If you didn’t already know, Malcolm Turnbull, Federal Minister for Communications, made a rousing speech at the official launch of The Saturday Paper in Sydney on Friday night. An extract of his speech can be found on page 14 and includes this gem - ‘sharing stories is the most human of habits and the long form of journalism is one of the most pure, most enduring examples of that’ - that’s good Malcolm, that’s very good. Of course right next to that was the first editorial of The Saturday Paper which took us back to 1803 when a transported convict started the first Australian newspaper, a story which warms my heart, if not anyone elses.

The closer I get to the front of The Saturday Paper the more news I find. Reports on federal Senator Nash and the take down of a website that provided health ratings for pre-packaged food, a glimpse of which you can see here. The contentious issue of the $600K donation to the $10 million Biennale Sydney by the Belgiorno-Nettis family who founded Transfield, who have just been awarded the billion dollar contract to operate the Manus Island detention centre. And George Pell’s new job, which takes him quite far from the Royal Commission he so deserves to play a very big part in. 

The Saturday Paper leads with Manus Island, the death of asylum seeker Reza Barati and the issue that is currently dividing Australia. And while the three page piece by Sophie Morris is well written, making it's point succinctly and deliberately, it’s the story on page three that sends shivers down my spine and warmth through my heart. Sentimental? Yes, absolutely, and I’m unapologetic. 

The death of Luke Batty was shocking, senseless, terrifying and just overwhelmingly sad. And while it’s a sequence of events ripe for sensationalising and ripping apart, Martin McKenzie-Murray delivers something else - a story. Not a news story with who, what, where and why. Not a tabloid write up with out of context quotes and unnamed sources. Not rubbish and innuendo - a story. A story with real people, real emotion, real complexity and the rawness that only comes from the human condition. Perhaps Malcolm had this story in mind when he remarked that the sharing of stories is the most human of habits, for surely McKenzie-Murray’s piece is a embodiment of the notion?

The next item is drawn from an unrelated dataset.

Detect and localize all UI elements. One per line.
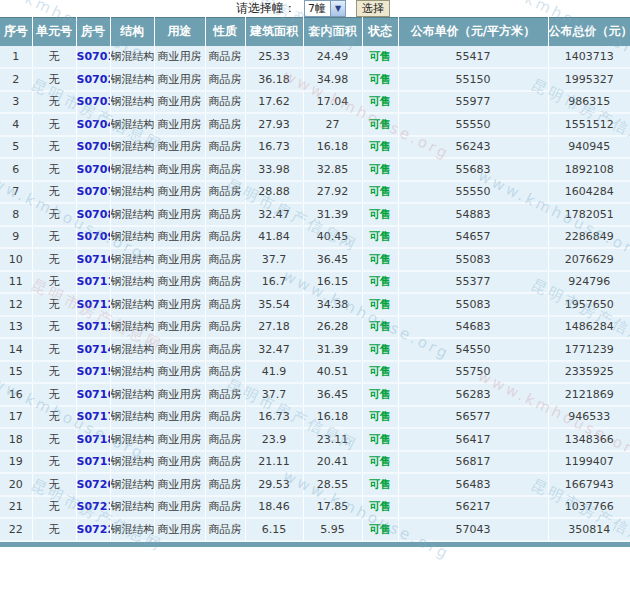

The Saturday Paper, published by Morry Schwartz the man behind The Monthly, The Quarterly Essay and publishing house Black Inc Books, has garnered attention for the simple reason that it bucks the notion that print is dead. It eschews the idea that people simply don't read newspapers anymore by publishing exactly that - a newspaper, but with a distinctly nontraditional feel. There are no classifieds, no pages of sports or small filler stories, in fact Schwartz says they will leave out anything extraneous. Which is exactly what they did with yesterdays first issue. 

I’ll be buying The Saturday Paper next week, for one very simple reason. I love stories. The kind of stories that require more than a cursory glance, the kind that deliver more than facts and quotes and aren’t afraid to do so. The kind, that even if just for a moment, open a window into another life, another place, another point of view. And if a publication - especially a newspaper with real newsprint and real ink - can deliver those stories then I’m in.